Derrière l’égalité de droits se joue donc aussi une égalité de destins possibles, une égalité de rêves :  la possibilité pour une femme de s’engager, de porter une vision et des convictions pour l’intérêt commun et de devenir une femme politique au même titre qu’un homme.

Depuis la loi constitutionnelle de 1999, la place des femmes en politique s’est progressivement renforcée dans notre pays, au gré des évolutions législatives en sa faveur. Cette montée en puissance, particulièrement remarquable dans les scrutins de liste où la parité est obligatoire, a atteint un record symbolique en 2017 avec l’arrivée de 224 femmes à l’Assemblée nationale. A l’issue des dernières élections municipales enfin, les femmes représentaient au total 42,4% des élus.

Le combat est cependant loin d’être terminé. Dans les communes de moins de 1000 habitants – qui représentent 71% des communes françaises – seuls 37,6% des élus sont des femmes. Par ailleurs, les femmes sont encore largement sous-représentées dans les plus hautes fonctions exécutives : seules quatre femmes président une région, on compte seulement 35,8 % de femmes dans les EPCI et 18,8 % parmi les maires. Enfin les femmes participant d’un exécutif local se voient souvent attribuer des délégations qui leur sont « réservées », petite enfance, social, droits des femmes et de la famille, santé, etc.

Si la loi a permis de fixer un cadre et des normes en faveur de la parité, nous sommes convaincus qu’il est nécessaire d’aller plus loin et de créer les conditions matérielles pour permettre aux femmes de s’engager et de participer pleinement à la vie publique, notamment dans les ruralités. Pour passer d’une égalité formelle à une égalité réelle il faut s’engager, construire des politiques publiques et des collectifs qui l’incarnent mais aussi rendre possibles des trajectoires et des modèles.

Défendre l’égalité entre les femmes et les hommes et favoriser l’engagement des femmes en politique, c’est donc d’abord donner des outils d’analyse et d’action, tisser des liens et des réseaux, bâtir la confiance qui permettra aux femmes qui le désirent de se réaliser en tant que femmes politiques et de participer à la vie publique. C’est aussi et surtout construire une culture collective de l’égalité qui nous concerne toutes et tous.

En accompagnant les élues locales et les élus locaux, nous voulons contribuer à la diffusion de cette culture de l’égalité et à la valorisation de projets forts, vecteurs de transformation : mise en place d’un diagnostic des politiques publiques et d’un budget sensibles au genre, création d’une maison dédiée à l’accueil des mères célibataires en difficulté et de leurs enfants, lutte contre les discriminations dans l’espace public, sensibilisation des plus jeunes aux enjeux d’égalité, etc.

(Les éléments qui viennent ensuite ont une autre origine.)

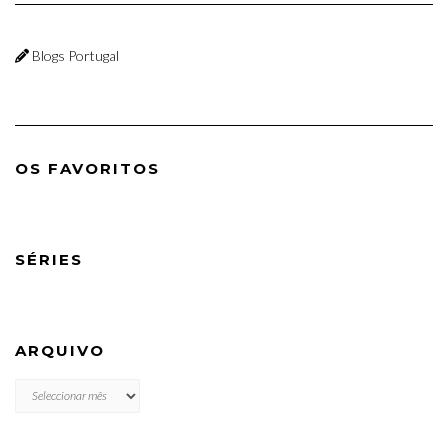
Blogs Portugal
OS FAVORITOS
SÉRIES
ARQUIVO
ARQUIVO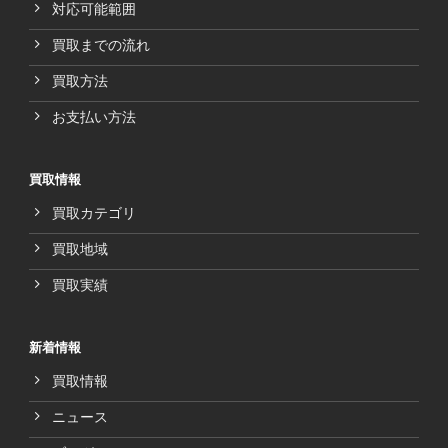
対応可能範囲
買取までの流れ
買取方法
お支払い方法
買取情報
買取カテゴリ
買取地域
買取実績
新着情報
買取情報
ニュース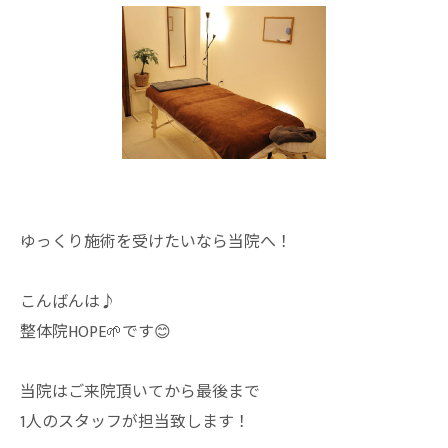
ゆっくり施術を受けたいなら当院へ！
こんばんは♪
整体院HOPE🌱です😊
当院はご来院頂いてから最後まで
1人のスタッフが担当致します！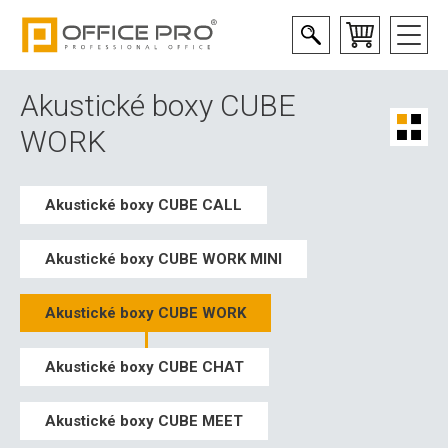
Akustické boxy CUBE
WORK
Akustické boxy CUBE CALL
Akustické boxy CUBE WORK MINI
Akustické boxy CUBE WORK
Akustické boxy CUBE CHAT
Akustické boxy CUBE MEET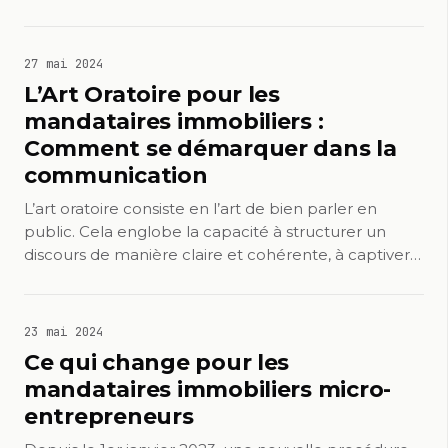
27 mai 2024
L’Art Oratoire pour les
mandataires immobiliers :
Comment se démarquer dans la
communication
L’art oratoire consiste en l’art de bien parler en
public. Cela englobe la capacité à structurer un
discours de manière claire et cohérente, à captiver…
23 mai 2024
Ce qui change pour les
mandataires immobiliers micro-
entrepreneurs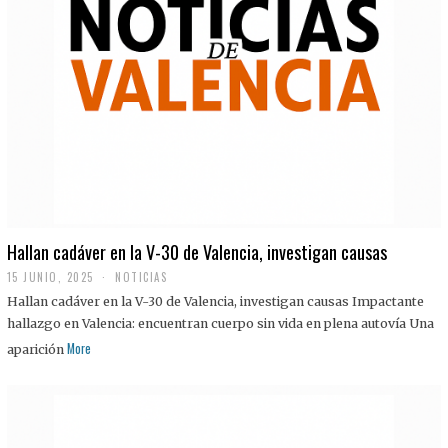
Hallan cadáver en la V-30 de Valencia, investigan causas
15 JUNIO, 2025
NOTICIAS
Hallan cadáver en la V-30 de Valencia, investigan causas Impactante
hallazgo en Valencia: encuentran cuerpo sin vida en plena autovía Una
More
aparición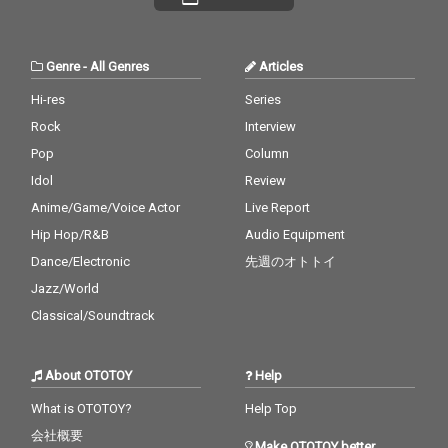
Genre
-
All Genres
Articles
Hi-res
Series
Rock
Interview
Pop
Column
Idol
Review
Anime/Game/Voice Actor
Live Report
Hip Hop/R&B
Audio Equipment
Dance/Electronic
先週のオトトイ
Jazz/World
Classical/Soundtrack
About OTOTOY
Help
What is OTOTOY?
Help Top
会社概要
Make OTOTOY better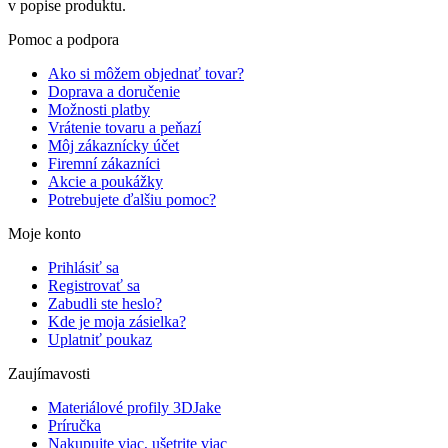
v popise produktu.
Pomoc a podpora
Ako si môžem objednať tovar?
Doprava a doručenie
Možnosti platby
Vrátenie tovaru a peňazí
Môj zákaznícky účet
Firemní zákazníci
Akcie a poukážky
Potrebujete ďalšiu pomoc?
Moje konto
Prihlásiť sa
Registrovať sa
Zabudli ste heslo?
Kde je moja zásielka?
Uplatniť poukaz
Zaujímavosti
Materiálové profily 3DJake
Príručka
Nakupujte viac, ušetrite viac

« Former à l’égalité », ce n’est donc pas seulement organiser un temps ponctuel pour parler de l’égalité – même si bien sûr il faut le faire – c’est aussi construire une approche « intégrée ». C’est se demander : lorsque j’agis, lorsque j’élabore une politique publique, un projet « qu’est-ce que j’encourage, qu’est-ce que je rends possible ? » Dans chaque journée, dans chaque outil – c’est ce que nous croyons – se niche la question de l’égalité entre les femmes et les hommes et donc aussi l’opportunité pour chacune et chacun de la porter et de la défendre.